I’d grown up in the dark, damp, and somewhat claustrophobic rainforest of Southern Alaska. Tall trees and close mountains had always framed my view. In Kansas, that frame was gone. I could see the whole world in one glance. It was liberating.
That afternoon, I waved down two fellow cyclists touring in the opposite direction. They were a young couple, tan and beautiful enough to be the supermodels of bicycle touring. They’d started their journey in Virginia months ago but had recently bought pinwheels and radios which they'd duct-taped to their handlebars. The young man gestured to his oddly-decorated bicycle, “We had to do something. Kansas is so boring”.
Their pinwheels fluttered and spun brilliantly in the wind, flashing colors as the cheap plastic circles zipped round and round. The radios crackled some indistinguishable music. I laughed, congratulating them on their cure for Kansas’ monotony.
But Kansas and I were getting along fine.
Her landscape wasn’t like the dramatic Wallowa mountains in Oregon, or the vividly-painted canyons of Wyoming, or the Rockies in Colorado. Those places practically smacked me across the face, demanding my attention. They distracted me, which was great for forgetting sore feet and loved ones left behind. But Kansas offered no such obvious distractions. I could’ve given up and bought a cheap radio, but instead I leaned in, looking closer.
Her subtle magic turned the ordinary into the magnificent. I was moved to photograph the wildflowers growing by the side of the road, a tractor gleaming against its field of corn, and a tiny bird on a telephone wire. None of these things were rare or special, but Kansas made them so.

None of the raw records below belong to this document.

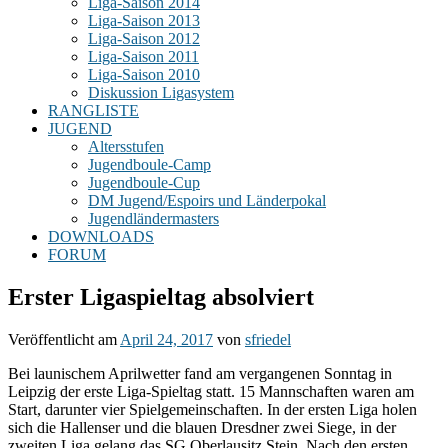
Liga-Saison 2014
Liga-Saison 2013
Liga-Saison 2012
Liga-Saison 2011
Liga-Saison 2010
Diskussion Ligasystem
RANGLISTE
JUGEND
Altersstufen
Jugendboule-Camp
Jugendboule-Cup
DM Jugend/Espoirs und Länderpokal
Jugendländermasters
DOWNLOADS
FORUM
Erster Ligaspieltag absolviert
Veröffentlicht am
April 24, 2017
von
sfriedel
Bei launischem Aprilwetter fand am vergangenen Sonntag in
Leipzig der erste Liga-Spieltag statt. 15 Mannschaften waren am
Start, darunter vier Spielgemeinschaften. In der ersten Liga holen
sich die Hallenser und die blauen Dresdner zwei Siege, in der
zweiten Liga gelang das SG Oberlausitz Stein. Nach den ersten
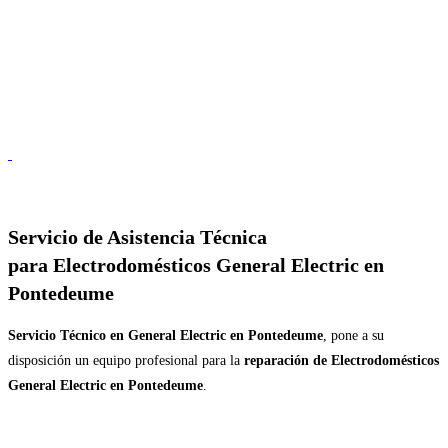
Servicio de
Asistencia Técnica
para Electrodomésticos General Electric en
Pontedeume
Servicio Técnico en General Electric en Pontedeume
, pone a su
disposición un equipo profesional para la
reparación de Electrodomésticos
General Electric en Pontedeume
.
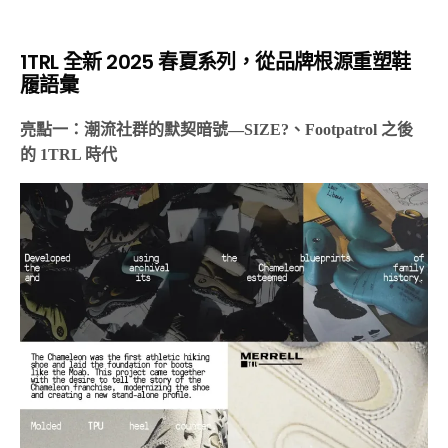
1TRL 全新 2025 春夏系列，從品牌根源重塑鞋
履語彙
亮點一：潮流社群的默契暗號—SIZE?、Footpatrol 之後
的 1TRL 時代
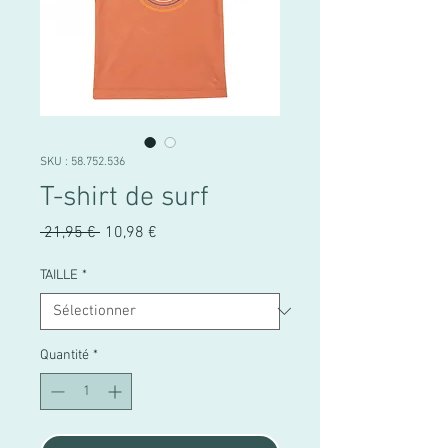
SKU : 58.752.536
T-shirt de surf
Prix
Prix
 21,95 € 
10,98 €
original
promotionnel
TAILLE
*
Quantité
*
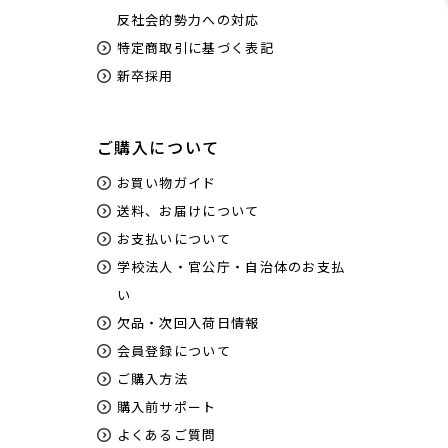
反社会的勢力への対応
特定商取引に基づく表記
新卒採用
ご購入について
お買い物ガイド
送料、お届けについて
お支払いについて
学校法人・官公庁・自治体のお支払
い
欠品・次回入荷日情報
会員登録について
ご購入方法
購入前サポート
よくあるご質問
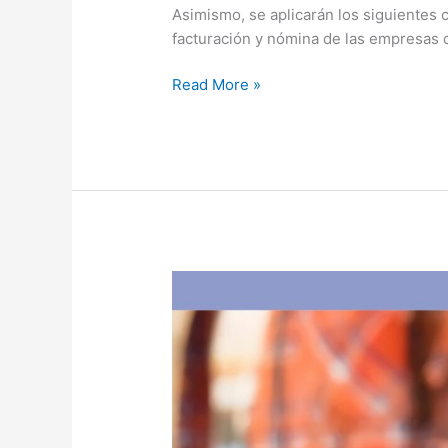
Asimismo, se aplicarán los siguientes c
facturación y nómina de las empresas 
Read More »
Ahora
12:
el
Gobierno
extendió
el
programa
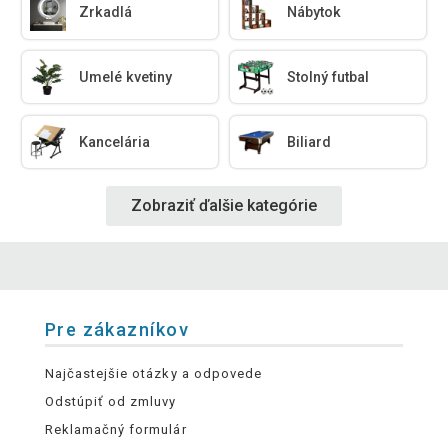
Zrkadlá
Nábytok
Umelé kvetiny
Stolný futbal
Kancelária
Biliard
Zobraziť ďalšie kategórie
Pre zákazníkov
Najčastejšie otázky a odpovede
Odstúpiť od zmluvy
Reklamačný formulár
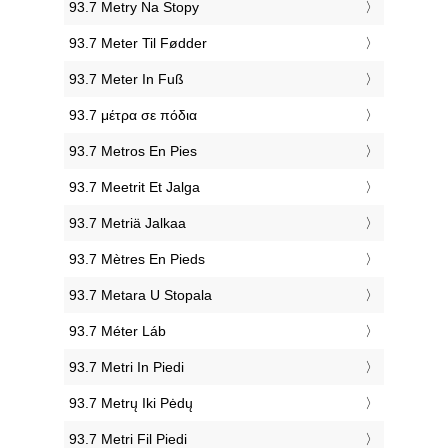
‎93.7 Metry Na Stopy
‎93.7 Meter Til Fødder
‎93.7 Meter In Fuß
‎93.7 μέτρα σε πόδια
‎93.7 Metros En Pies
‎93.7 Meetrit Et Jalga
‎93.7 Metriä Jalkaa
‎93.7 Mètres En Pieds
‎93.7 Metara U Stopala
‎93.7 Méter Láb
‎93.7 Metri In Piedi
‎93.7 Metrų Iki Pėdų
‎93.7 Metri Fil Piedi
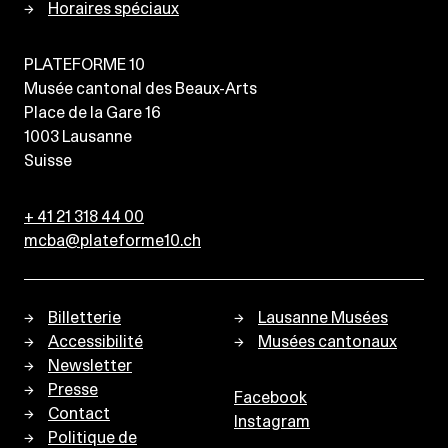
Horaires spéciaux
PLATEFORME 10
Musée cantonal des Beaux-Arts
Place de la Gare 16
1003
Lausanne
Suisse
+ 41 21 318 44 00
mcba@plateforme10.ch
Billetterie
Lausanne Musées
Accessibilité
Musées cantonaux
Newsletter
Presse
Facebook
Contact
Instagram
Politique de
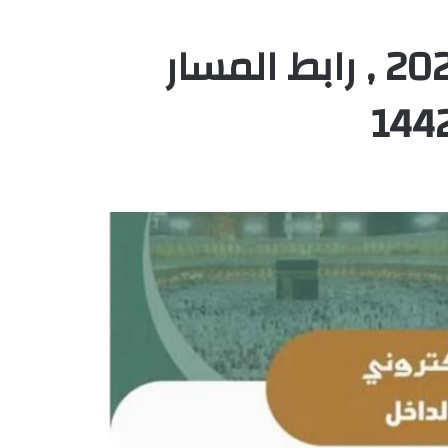
المسار الالكتروني للحج 2021 , رابط المسار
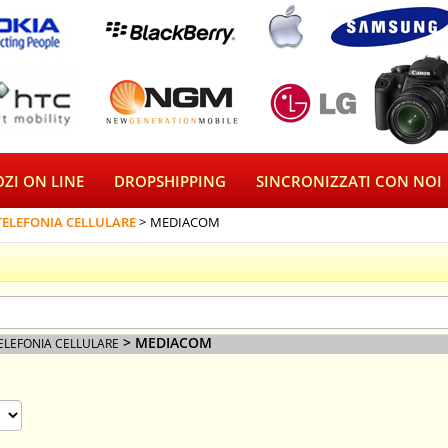
ZI ON LINE
DROPSHIPPING
SINCRONIZZATI CON NOI
TELEFONIA CELLULARE
MEDIACOM
> MEDIACOM
ELEFONIA CELLULARE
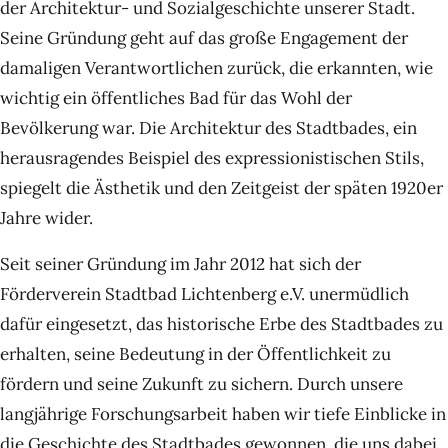
der Architektur- und Sozialgeschichte unserer Stadt.
Seine Gründung geht auf das große Engagement der
damaligen Verantwortlichen zurück, die erkannten, wie
wichtig ein öffentliches Bad für das Wohl der
Bevölkerung war. Die Architektur des Stadtbades, ein
herausragendes Beispiel des expressionistischen Stils,
spiegelt die Ästhetik und den Zeitgeist der späten 1920er
Jahre wider.
Seit seiner Gründung im Jahr 2012 hat sich der
Förderverein Stadtbad Lichtenberg e.V. unermüdlich
dafür eingesetzt, das historische Erbe des Stadtbades zu
erhalten, seine Bedeutung in der Öffentlichkeit zu
fördern und seine Zukunft zu sichern. Durch unsere
langjährige Forschungsarbeit haben wir tiefe Einblicke in
die Geschichte des Stadtbades gewonnen, die uns dabei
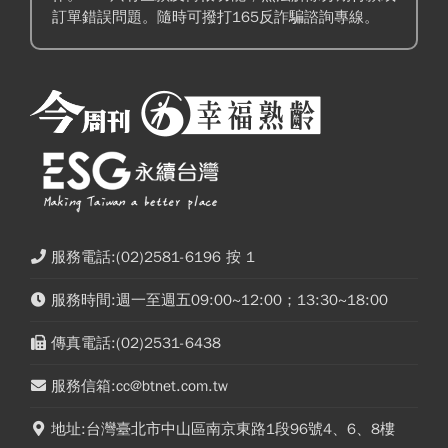
訂單錯誤問題。隨時可撥打165反詐騙諮詢專線。
服務電話:(02)2581-6196 按 1
服務時間:週一至週五09:00~12:00；13:30~18:00
傳真電話:(02)2531-6438
服務信箱:cc@btnet.com.tw
地址:台灣臺北市中山區南京東路1段96號4、6、8樓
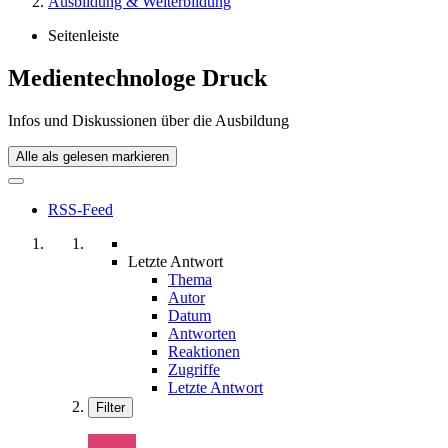
Ausbildung & Weiterbildung
Seitenleiste
Medientechnologe Druck
Infos und Diskussionen über die Ausbildung
Alle als gelesen markieren
RSS-Feed
Letzte Antwort
Thema
Autor
Datum
Antworten
Reaktionen
Zugriffe
Letzte Antwort
Filter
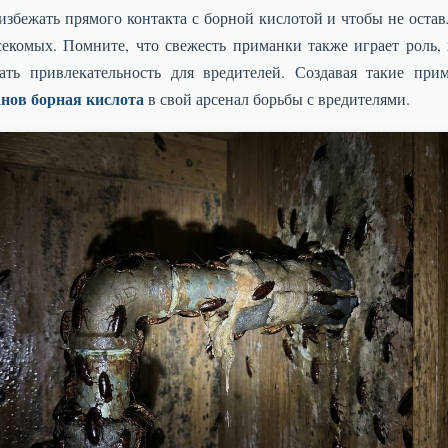
избежать прямого контакта с борной кислотой и чтобы не остав
екомых. Помните, что свежесть приманки также играет роль, 
ать привлекательность для вредителей. Создавая такие при
анов борная кислота
в свой арсенал борьбы с вредителями.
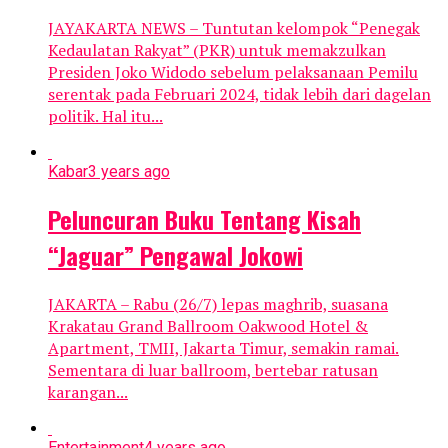
JAYAKARTA NEWS – Tuntutan kelompok “Penegak
Kedaulatan Rakyat” (PKR) untuk memakzulkan
Presiden Joko Widodo sebelum pelaksanaan Pemilu
serentak pada Februari 2024, tidak lebih dari dagelan
politik. Hal itu...
Kabar
3 years ago
Peluncuran Buku Tentang Kisah
“Jaguar” Pengawal Jokowi
JAKARTA – Rabu (26/7) lepas maghrib, suasana
Krakatau Grand Ballroom Oakwood Hotel &
Apartment, TMII, Jakarta Timur, semakin ramai.
Sementara di luar ballroom, bertebar ratusan
karangan...
Entertainment
4 years ago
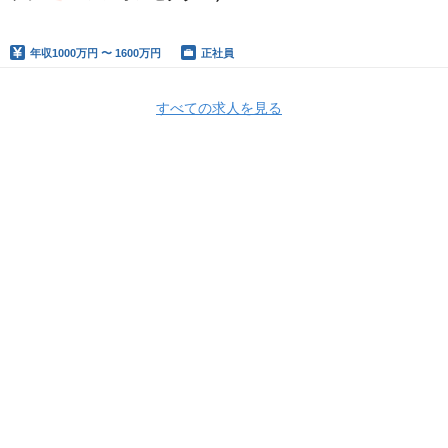
年収
1000万円 〜 1600万円
正社員
すべての求人を見る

That night I burrowed my feet into the dry grass of my campsite, watching a billowing cloud of birds descend into the trees at the edge of the park. The pastel hues of sunset were fading from the sky behind them, and air was thick with their piercing cries. The thousands of chirps and screams became one sound, like a fire alarm, pulsing and shrill. I hugged my knees to my chest, watching as more winged silhouettes swarmed towards the trees. They alighted in the branches for the night, melting into the tangled darkness of the limbs and leaves.
I felt like I ought to get out my cell phone and call my boyfriend. Or my parents. But they lived in a world that was far, far away from Kansas, and sometimes the distance felt too vast to cross with a puny phone call. That night I didn’t want to add my own telephone squawking to the din of bird-song. I just wanted to listen. To Kansas.